__TASK GOAL__: Only the lines holding "India" are wanted. Copy every one from the records below.

__DATASET RECORDS__:

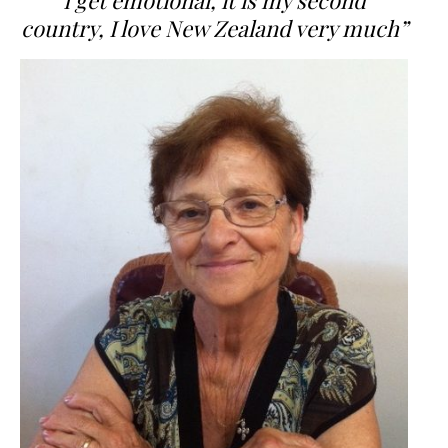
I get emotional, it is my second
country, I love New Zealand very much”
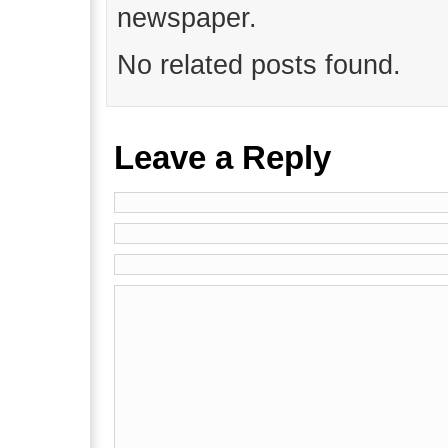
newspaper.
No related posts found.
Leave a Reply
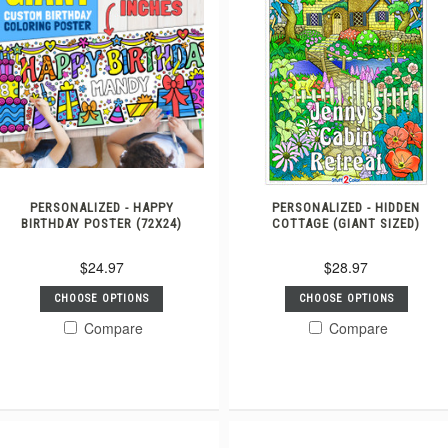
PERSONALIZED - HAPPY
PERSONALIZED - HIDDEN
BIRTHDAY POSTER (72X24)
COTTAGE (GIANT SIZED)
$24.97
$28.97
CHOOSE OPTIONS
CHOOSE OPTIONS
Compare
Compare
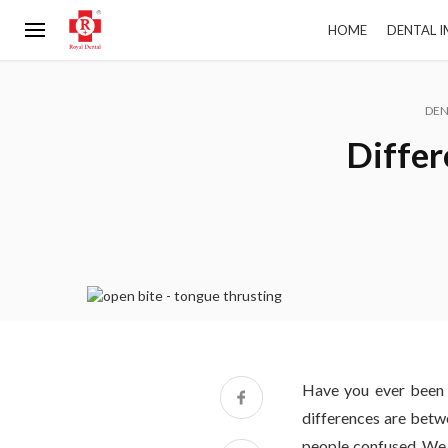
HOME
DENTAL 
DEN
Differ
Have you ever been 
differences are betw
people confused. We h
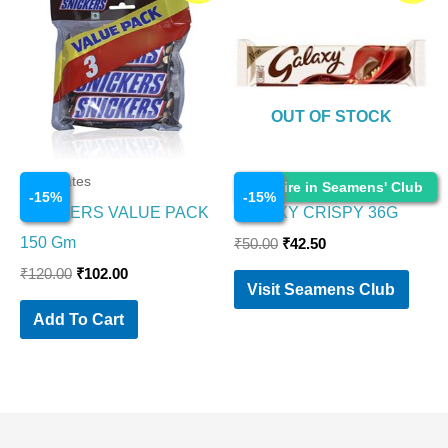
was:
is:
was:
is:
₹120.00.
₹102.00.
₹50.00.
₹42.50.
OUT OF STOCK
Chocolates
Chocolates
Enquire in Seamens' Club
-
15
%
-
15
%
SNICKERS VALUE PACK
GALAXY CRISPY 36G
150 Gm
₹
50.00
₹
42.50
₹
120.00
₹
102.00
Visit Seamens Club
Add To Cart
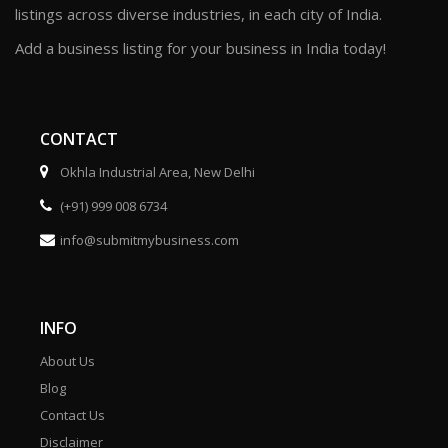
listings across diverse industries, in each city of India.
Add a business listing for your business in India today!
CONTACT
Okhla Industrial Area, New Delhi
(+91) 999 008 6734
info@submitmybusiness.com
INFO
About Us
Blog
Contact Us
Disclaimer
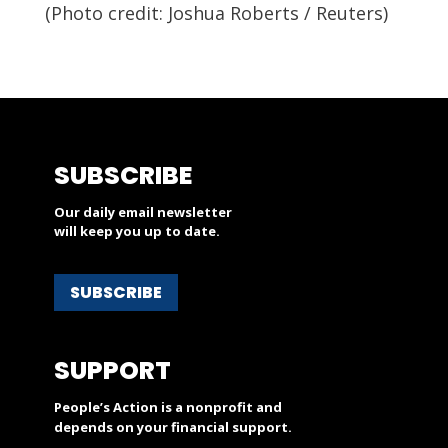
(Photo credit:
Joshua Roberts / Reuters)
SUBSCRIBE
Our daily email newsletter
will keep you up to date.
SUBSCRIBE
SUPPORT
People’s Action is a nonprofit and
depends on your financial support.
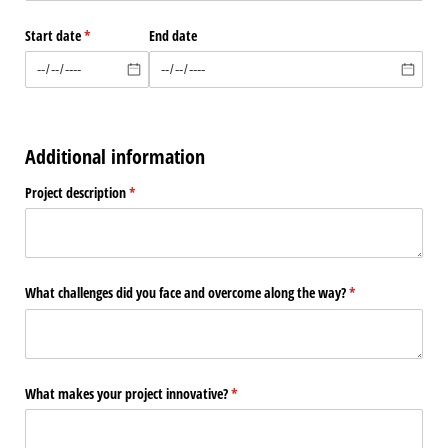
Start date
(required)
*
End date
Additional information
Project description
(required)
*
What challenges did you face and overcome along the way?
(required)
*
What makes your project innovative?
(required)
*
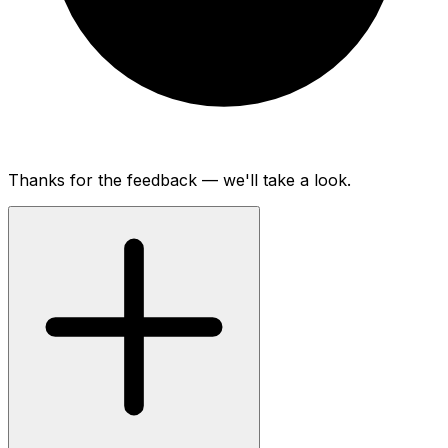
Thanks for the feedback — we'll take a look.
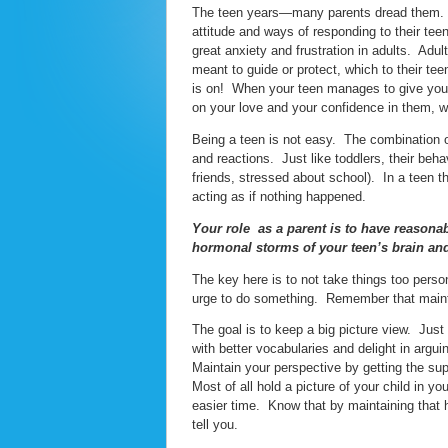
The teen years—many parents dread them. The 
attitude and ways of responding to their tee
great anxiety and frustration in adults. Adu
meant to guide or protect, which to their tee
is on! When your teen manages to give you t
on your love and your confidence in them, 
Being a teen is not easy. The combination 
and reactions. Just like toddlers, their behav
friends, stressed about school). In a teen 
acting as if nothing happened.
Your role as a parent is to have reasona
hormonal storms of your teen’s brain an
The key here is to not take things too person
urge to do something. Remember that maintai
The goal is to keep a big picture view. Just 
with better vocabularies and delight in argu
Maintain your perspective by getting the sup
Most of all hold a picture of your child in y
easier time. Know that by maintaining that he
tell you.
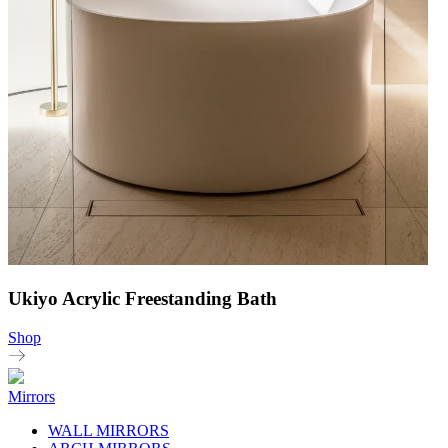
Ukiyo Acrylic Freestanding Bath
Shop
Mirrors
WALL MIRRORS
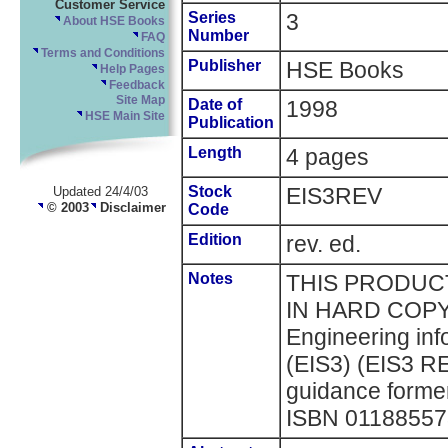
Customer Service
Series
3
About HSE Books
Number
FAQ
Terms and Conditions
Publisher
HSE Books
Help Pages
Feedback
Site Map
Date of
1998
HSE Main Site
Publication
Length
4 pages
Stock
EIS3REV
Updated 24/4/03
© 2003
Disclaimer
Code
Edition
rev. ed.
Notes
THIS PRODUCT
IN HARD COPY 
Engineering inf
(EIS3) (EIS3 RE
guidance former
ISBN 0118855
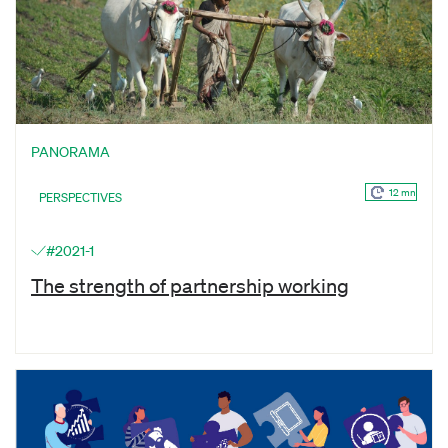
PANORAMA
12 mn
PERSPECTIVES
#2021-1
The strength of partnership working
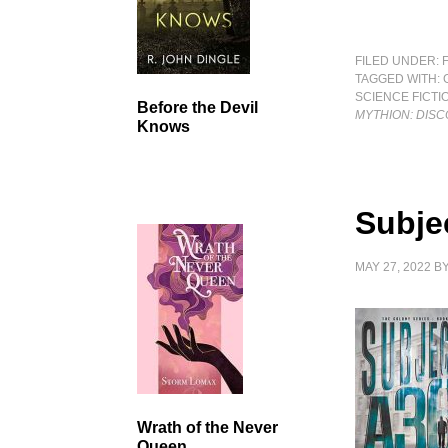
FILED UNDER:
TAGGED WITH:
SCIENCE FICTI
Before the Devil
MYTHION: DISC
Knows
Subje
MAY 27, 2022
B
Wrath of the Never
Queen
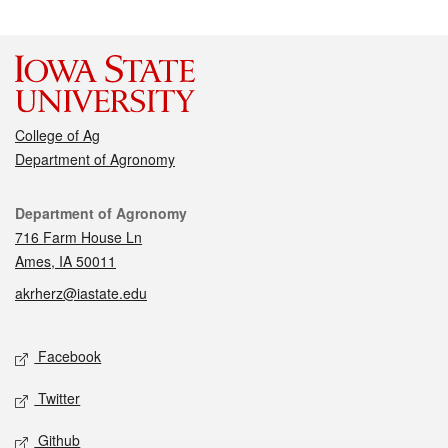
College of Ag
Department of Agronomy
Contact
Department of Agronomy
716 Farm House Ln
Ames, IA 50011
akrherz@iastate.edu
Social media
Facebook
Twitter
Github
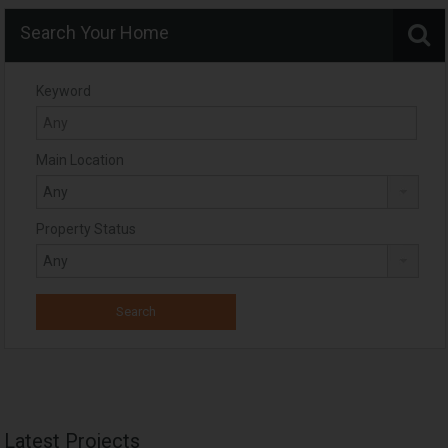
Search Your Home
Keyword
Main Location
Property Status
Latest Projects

---

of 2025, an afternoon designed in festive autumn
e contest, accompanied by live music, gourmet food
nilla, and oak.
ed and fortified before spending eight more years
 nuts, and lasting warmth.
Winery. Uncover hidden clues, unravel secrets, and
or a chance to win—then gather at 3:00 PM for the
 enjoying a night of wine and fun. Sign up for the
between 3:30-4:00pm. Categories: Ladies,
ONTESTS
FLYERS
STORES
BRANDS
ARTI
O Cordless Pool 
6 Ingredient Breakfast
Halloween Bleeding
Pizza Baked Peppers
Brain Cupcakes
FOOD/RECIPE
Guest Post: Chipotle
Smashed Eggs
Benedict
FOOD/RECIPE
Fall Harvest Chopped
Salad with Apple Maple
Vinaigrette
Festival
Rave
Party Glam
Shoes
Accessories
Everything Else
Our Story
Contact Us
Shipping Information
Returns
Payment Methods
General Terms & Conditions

__RESPONSE BOX__:
listings across diverse industries, in each city of India.
Add a business listing for your business in India today!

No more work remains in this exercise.